Zulip Chat Archive
Stream: general
Topic: using `PersistentEnvExtension`s
Damiano Testa (Aug 20 2024 at 09:24):
I am learning about PersistentEnvExtension
, but there is something that I do not understand.
I created a new file that contains only the definition of a new structure
and initializes the extension:
import Mathlib.Init
import Lean.Elab.Command
open Lean Elab Meta Command
namespace Mathlib.AssertNotExist
structure AssertExists where
isDecl : Bool
givenName : Name
modName : Name
/-- Defines the `assertExistsExt` extension for adding an `Array` of `AssertExists`s
to the environment. -/
initialize assertExistsExt : PersistentEnvExtension AssertExists AssertExists (Array AssertExists) ←
registerPersistentEnvExtension {
mkInitial := pure {}
addImportedFn := (return .flatten ·)
addEntryFn := .push
exportEntriesFn := id
}
end Mathlib.AssertNotExist
In a separate file, I define a function that modifies the environment, by adding an entry to the extension:
def addDeclEntry (isDecl : Bool) (declName : Name) : CommandElabM Unit := do
let modName ← getMainModule
modifyEnv fun env =>
assertExistsExt.addEntry env
{ isDecl := isDecl, givenName := declName, modName := modName }
This addDeclEntry
is then used in some places in Mathlib. I pushed this to #15974 and CI fails, e.g.:
✖ [1521/4982] Building Mathlib.Order.PrimeSeparator
trace: .> LEAN_PATH=././.lake/packages/batteries/.lake/build/lib:././.lake/packages/Qq/.lake/build/lib:././.lake/packages/aesop/.lake/build/lib:././.lake/packages/proofwidgets/.lake/build/lib:././.lake/packages/Cli/.lake/build/lib:././.lake/packages/importGraph/.lake/build/lib:././.lake/build/lib LD_LIBRARY_PATH= /home/lean/.elan/toolchains/leanprover--lean4---v4.11.0-rc2/bin/lean -Dpp.unicode.fun=true -DautoImplicit=false -Dweak.linter.hashCommand=true -Dweak.linter.missingEnd=true -Dweak.linter.cdot=true -Dweak.linter.longLine=true -Dweak.linter.oldObtain=true -Dweak.linter.refine=true -Dweak.linter.setOption=true ././././Mathlib/Order/PrimeSeparator.lean -R ./././. -o ././.lake/build/lib/Mathlib/Order/PrimeSeparator.olean -i ././.lake/build/lib/Mathlib/Order/PrimeSeparator.ilean -c ././.lake/build/ir/Mathlib/Order/PrimeSeparator.c --json
error: Lean exited with code 137
If I tried locally lake build Mathlib.Order.PrimeSeparator
it also seems to hang, but if I open the file in VSCode, everything works.
What am I doing wrong?
Damiano Testa (Aug 20 2024 at 09:27):
Actually, lake build
just took a long time: it finished now:
$ lake build Mathlib.Order.PrimeSeparator
Build completed successfully.
(It took quite a bit of time, though, to build just this file, as I had already build the imported files.)

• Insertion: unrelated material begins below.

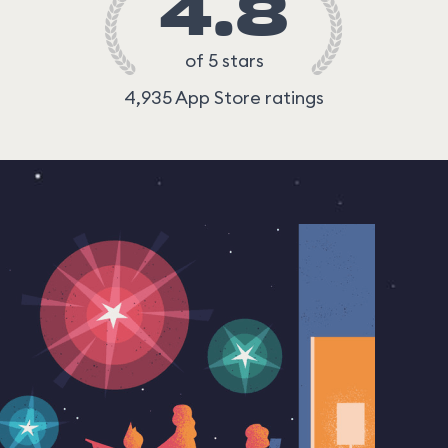
4.8
of 5 stars
4,935 App Store ratings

Matthew Ballard (Aug 20 2024 at 09:31):
It looks like you are writing a monstrous amount to the environment.
Damiano Testa (Aug 20 2024 at 09:32):
The function is only used to add an entry every thing that the assert_not_exists
/assert_not_imported
is used.
Damiano Testa (Aug 20 2024 at 09:32):
Is this really a lot?
Damiano Testa (Aug 20 2024 at 09:32):
There are 427 uses of either in all of Mathlib.

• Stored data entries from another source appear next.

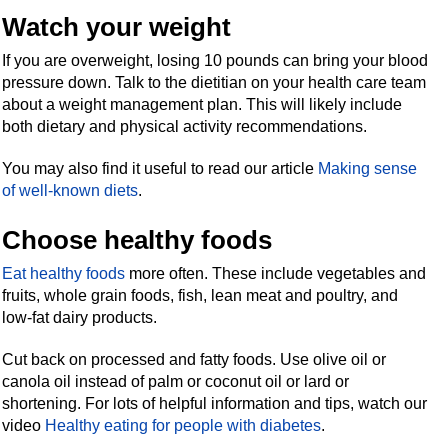
Watch your weight
If you are overweight, losing 10 pounds can bring your blood
pressure down. Talk to the dietitian on your health care team
about a weight management plan. This will likely include
both dietary and physical activity recommendations.
You may also find it useful to read our article
Making sense
of well-known diets
.
Choose healthy foods
Eat healthy foods
more often. These include vegetables and
fruits, whole grain foods, fish, lean meat and poultry, and
low-fat dairy products.
Cut back on processed and fatty foods. Use olive oil or
canola oil instead of palm or coconut oil or lard or
shortening. For lots of helpful information and tips, watch our
video
Healthy eating for people with diabetes
.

Damiano Testa (Aug 20 2024 at 09:33):
Though maybe I am misunderstanding how this works...
Matthew Ballard (Aug 20 2024 at 09:33):
No, that is not much at all in theory. But you must be capturing a lot more in implementation.
Matthew Ballard (Aug 20 2024 at 09:34):
It took my machine at 10x the normal amount of time to unpack the oleans with on the first 30% being present
Damiano Testa (Aug 20 2024 at 09:35):
Ok, so you are saying that if I implemented this right, it should work, but, for some reason, I am adding much more stuff to the environment than what I think?

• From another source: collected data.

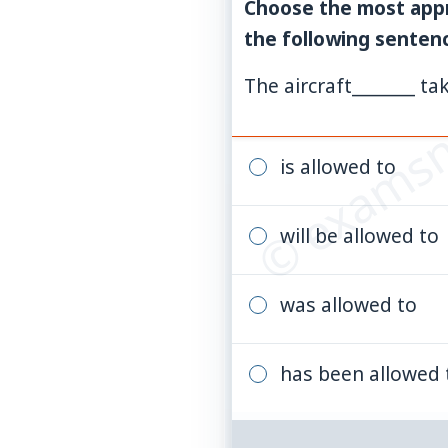
Choose the most appr
the following senten
© examsn
The aircraft_______ tak
is allowed to
will be allowed to
was allowed to
has been allowed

Matthew Ballard (Aug 20 2024 at 09:35):
That is my guess yes
Damiano Testa (Aug 20 2024 at 09:35):
Is there some what to find out what it is that I am doing that is too much?
Matthew Ballard (Aug 20 2024 at 09:36):
Get the state after some asserts and see what it looks like
Damiano Testa (Aug 20 2024 at 09:36):
Ok, note that addDeclEntry
is the only entry point for the modifications that I do.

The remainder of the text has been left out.